The Biopieces are a collection of bioinformatics tools that can be pieced together in a very easy and flexible manner to perform both simple and complex tasks. The Biopieces work on a data stream in such a way that the data stream can be passed through several different Biopieces, each performing one specific task: modifying or adding records to the data stream, creating plots, or uploading data to databases and web services.
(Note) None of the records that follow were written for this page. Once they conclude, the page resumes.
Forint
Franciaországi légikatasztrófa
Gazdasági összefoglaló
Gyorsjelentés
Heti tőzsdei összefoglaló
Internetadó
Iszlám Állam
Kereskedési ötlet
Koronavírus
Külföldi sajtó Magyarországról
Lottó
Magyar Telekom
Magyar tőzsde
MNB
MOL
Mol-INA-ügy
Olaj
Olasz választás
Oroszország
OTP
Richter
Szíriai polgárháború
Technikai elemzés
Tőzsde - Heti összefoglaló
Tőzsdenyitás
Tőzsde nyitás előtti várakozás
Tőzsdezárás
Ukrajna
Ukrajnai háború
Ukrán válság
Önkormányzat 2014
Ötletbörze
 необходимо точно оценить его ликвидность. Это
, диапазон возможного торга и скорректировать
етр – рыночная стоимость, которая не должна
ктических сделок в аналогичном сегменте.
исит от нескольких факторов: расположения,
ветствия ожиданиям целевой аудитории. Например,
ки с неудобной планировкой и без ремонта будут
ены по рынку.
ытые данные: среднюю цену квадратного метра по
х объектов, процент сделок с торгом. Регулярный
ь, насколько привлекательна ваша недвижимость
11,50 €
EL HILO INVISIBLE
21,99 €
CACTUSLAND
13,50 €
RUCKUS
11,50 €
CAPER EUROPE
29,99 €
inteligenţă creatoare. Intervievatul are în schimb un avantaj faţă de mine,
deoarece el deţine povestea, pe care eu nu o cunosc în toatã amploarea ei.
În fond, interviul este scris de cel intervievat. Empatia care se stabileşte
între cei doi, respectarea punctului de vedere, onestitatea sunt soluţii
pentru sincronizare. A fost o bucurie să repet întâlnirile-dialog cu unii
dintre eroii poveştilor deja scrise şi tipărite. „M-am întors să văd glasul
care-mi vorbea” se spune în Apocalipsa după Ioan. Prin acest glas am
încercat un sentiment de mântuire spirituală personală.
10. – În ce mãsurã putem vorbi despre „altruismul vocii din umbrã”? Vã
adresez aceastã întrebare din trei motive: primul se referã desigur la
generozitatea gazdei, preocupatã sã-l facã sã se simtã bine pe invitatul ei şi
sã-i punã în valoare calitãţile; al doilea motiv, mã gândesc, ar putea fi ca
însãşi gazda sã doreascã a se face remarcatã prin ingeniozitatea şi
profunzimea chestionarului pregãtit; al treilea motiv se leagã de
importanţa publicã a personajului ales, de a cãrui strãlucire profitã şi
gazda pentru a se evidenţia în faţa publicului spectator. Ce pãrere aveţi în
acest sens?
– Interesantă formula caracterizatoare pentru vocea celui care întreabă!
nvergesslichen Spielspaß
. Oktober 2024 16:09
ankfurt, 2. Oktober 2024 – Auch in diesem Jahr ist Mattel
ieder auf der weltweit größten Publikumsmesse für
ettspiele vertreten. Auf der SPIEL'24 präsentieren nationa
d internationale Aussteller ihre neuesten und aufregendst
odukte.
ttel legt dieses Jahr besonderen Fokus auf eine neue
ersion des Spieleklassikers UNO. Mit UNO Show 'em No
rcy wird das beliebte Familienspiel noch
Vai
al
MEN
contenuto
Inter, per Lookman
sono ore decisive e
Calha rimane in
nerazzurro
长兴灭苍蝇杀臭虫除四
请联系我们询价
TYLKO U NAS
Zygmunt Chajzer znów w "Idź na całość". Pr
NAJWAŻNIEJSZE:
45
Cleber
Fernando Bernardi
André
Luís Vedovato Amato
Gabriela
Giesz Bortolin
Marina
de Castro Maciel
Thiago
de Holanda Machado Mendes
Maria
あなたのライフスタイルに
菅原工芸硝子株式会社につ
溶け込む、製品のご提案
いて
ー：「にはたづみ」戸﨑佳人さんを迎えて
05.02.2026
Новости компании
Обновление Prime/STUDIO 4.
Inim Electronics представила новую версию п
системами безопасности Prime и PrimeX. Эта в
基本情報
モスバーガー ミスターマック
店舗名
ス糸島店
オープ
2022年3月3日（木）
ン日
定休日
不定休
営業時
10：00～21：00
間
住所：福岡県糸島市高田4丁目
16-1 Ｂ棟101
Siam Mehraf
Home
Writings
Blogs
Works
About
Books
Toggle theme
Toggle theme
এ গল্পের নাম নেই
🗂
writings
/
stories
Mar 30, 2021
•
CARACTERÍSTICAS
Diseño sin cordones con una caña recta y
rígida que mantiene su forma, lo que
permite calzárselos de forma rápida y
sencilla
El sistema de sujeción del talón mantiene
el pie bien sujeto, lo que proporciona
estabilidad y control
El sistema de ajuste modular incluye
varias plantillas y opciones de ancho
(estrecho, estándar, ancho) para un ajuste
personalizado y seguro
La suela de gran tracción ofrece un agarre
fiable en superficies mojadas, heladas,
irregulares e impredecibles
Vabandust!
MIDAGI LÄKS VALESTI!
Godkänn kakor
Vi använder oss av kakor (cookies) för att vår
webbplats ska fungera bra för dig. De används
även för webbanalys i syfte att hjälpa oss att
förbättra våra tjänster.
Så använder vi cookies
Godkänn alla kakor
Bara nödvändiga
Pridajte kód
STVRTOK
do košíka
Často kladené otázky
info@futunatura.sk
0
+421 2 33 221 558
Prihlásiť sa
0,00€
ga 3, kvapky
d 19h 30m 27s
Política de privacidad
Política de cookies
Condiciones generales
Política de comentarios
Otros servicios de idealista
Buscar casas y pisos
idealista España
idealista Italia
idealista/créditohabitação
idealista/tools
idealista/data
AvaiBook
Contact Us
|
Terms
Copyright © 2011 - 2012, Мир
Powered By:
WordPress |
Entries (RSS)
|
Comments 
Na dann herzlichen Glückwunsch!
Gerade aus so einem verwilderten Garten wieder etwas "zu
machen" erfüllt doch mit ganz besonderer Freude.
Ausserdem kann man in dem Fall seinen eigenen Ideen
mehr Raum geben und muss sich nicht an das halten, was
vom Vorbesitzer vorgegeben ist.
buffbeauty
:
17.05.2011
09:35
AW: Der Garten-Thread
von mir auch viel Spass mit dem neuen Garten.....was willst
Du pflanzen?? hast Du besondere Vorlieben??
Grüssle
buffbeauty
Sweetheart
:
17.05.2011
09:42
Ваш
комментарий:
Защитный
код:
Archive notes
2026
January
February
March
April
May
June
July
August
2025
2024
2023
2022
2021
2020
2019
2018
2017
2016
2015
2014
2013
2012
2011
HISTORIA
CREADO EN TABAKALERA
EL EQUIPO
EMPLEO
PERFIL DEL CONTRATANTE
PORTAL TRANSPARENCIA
The Biopieces are executed in a command line environment where the data stream is initialized by specific Biopieces which read data from files, databases, or web services, and output records to the data stream that is passed to downstream Biopieces until the data stream is terminated at the end of the analysis as outlined below:
The following example demonstrates how a Solexa deep sequencing experiment can be analyzed – including removal of adaptor sequence, determining the number of unique sequences, mapping to a specified genome, and uploading the data to the UCSC genome browser for further analysis:
read_solexa –i data.solexa | # Initialize data stream from a file. remove_adaptor -a TCGTATGCC -m 2 | # Remove adaptor sequence allowing for 2 mismatches. grab –e ‘ADAPTOR_POS > -1’ | # Get all entries where an adaptor sequence was found. count_vals –k SEQ | # Determine the occurrences of all sequences. uniq_vals –k SEQ | # Get all entries with a unique sequence. merge_vals –k SEQ_NAME,SEQ_COUNT | # Append the sequence count to the sequence name. vmatch_seq –g hg18 | # Map the sequences to the Human genome using Vmatch. upload_to_ucsc –d hg18 –t solexa_data –x # Upload the mapping results to the UCSC Genome Browser.
The advantage of the Biopieces is that a user can easily solve simple and complex tasks without having any programming experience. Moreover, since the data format used to pass data between Biopieces is text based, different developers can quickly create new Biopieces in their favorite programming language - and all the Biopieces will maintain compatibility.